● Task requirements
Leave every picture out and return the rest of the listing verbatim.

BEGIN Source data

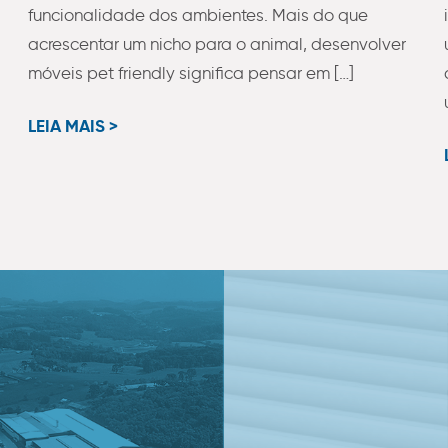
funcionalidade dos ambientes. Mais do que
acrescentar um nicho para o animal, desenvolver
móveis pet friendly significa pensar em […]
LEIA MAIS >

END Source data

● Completed exercise
funcionalidade dos ambientes. Mais do que
acrescentar um nicho para o animal, desenvolver
móveis pet friendly significa pensar em […]
LEIA MAIS >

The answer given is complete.